Rabu, 16 Maret 2016

Apa itu Simpati?

Apa itu Simpati

Jika artikel sebelumnya membahas empati, sekarang kita akan membahas simpati. Apa itu simpati? Bukan, bukan itu, bukan provider selular yang kerap kita gunakan. Simpati sini masih soal perasaan. 

Simpati adlah suatu proses kejiwaan di mana seorang individu merasa tertarik pada seseorang atau sekelompok orang karena sikap/penampilannya, wibawa atau perbuatannya. Jadi berbeda dengan empati yang lebih kepada momentum atau keadaan seseorang yang memaksa kita untuk menanamkan kepedulian.

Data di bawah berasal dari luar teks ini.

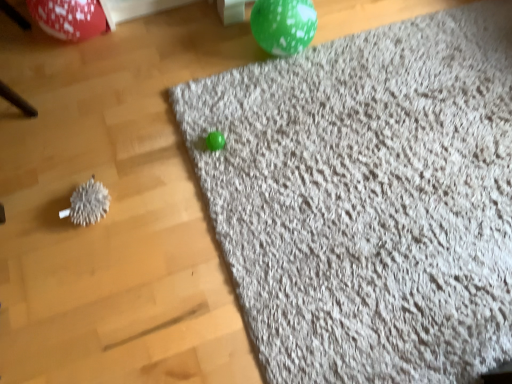 Question: From the image's perspective, is white fuzzy ball at left above or below green speckled balloon at upper center, marked as the first balloon in a right-to-left arrangement?

Choices:
 (A) above
 (B) below

Answer: (B)

Question: From their relative heights in the image, would you say white fuzzy ball at left is taller or shorter than green speckled balloon at upper center, which appears as the second balloon when viewed from the left?

Choices:
 (A) tall
 (B) short

Answer: (B)

Question: Which is nearer to the shiny red balloon at upper left, marked as the second balloon in a right-to-left arrangement?

Choices:
 (A) green speckled balloon at upper center, which appears as the second balloon when viewed from the left
 (B) gray shaggy rug at upper right
 (C) white fuzzy ball at left

Answer: (C)

Question: Estimate the real-world distances between objects in this image. Which object is farther from the white fuzzy ball at left?

Choices:
 (A) gray shaggy rug at upper right
 (B) green speckled balloon at upper center, which appears as the second balloon when viewed from the left
 (C) shiny red balloon at upper left, which is counted as the first balloon, starting from the left

Answer: (B) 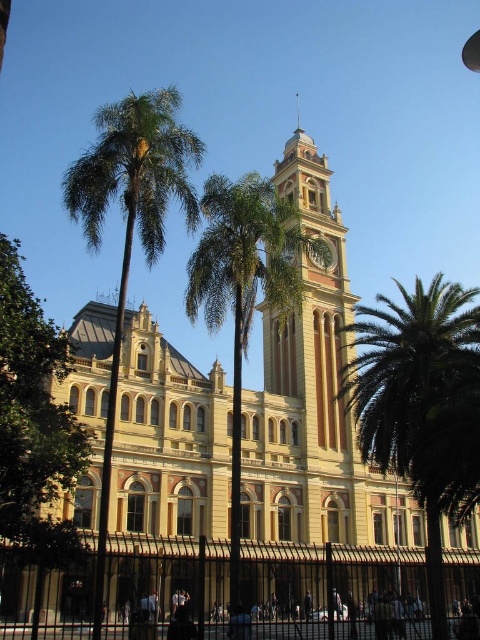 You are standing in front of the historic building and want to take a photo of both the green leafy palm at right and the green leafy palm at center. Which palm should you position closer to the camera to include both in the frame without cropping?

You should position the green leafy palm at right closer to the camera because it is shorter than the green leafy palm at center, allowing both to fit in the frame without cropping.

You are standing in front of the historic building and notice two green leafy trees. The green leafy tree at left and the green leafy palm at center. Which one is closer to the ground?

The green leafy tree at left is closer to the ground since it is positioned below the green leafy palm at center.

You are standing in front of the historic building and want to take a photo that includes both the green leafy palm at right and the green leafy palm at center. Which palm should you position closer to the left side of your camera frame to include both?

The green leafy palm at center should be positioned closer to the left side of your camera frame because the green leafy palm at right is to its right side, so moving the center palm left would allow both to fit.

Simpati lebih condong kepada suatu keinginan untuk belajar dari pihak tersebut yang dianggap melebihi kita (baik secara jabatan strata ekonomi, dll). 

Biasanya saat kita memiliki rasa simpati kepada suatu orang atau organisasi, kita akan rela berkorban walaupun tidak besar. Akan tetapi kita memiliki kepedulian terhadap hal yang menjadi simpati kita. Simpati terbagi menjadi dua: 1. Simpati searah, 2. Simpati timbal balik.

Simpati searah merupakan simpati yang tidak menghasilkan hubungan kerja sama. Misalnya kalian bersimpati kepada artis, tapi artis tersebut tidak menyadari bahwa kalian bersimpati kepadanya. 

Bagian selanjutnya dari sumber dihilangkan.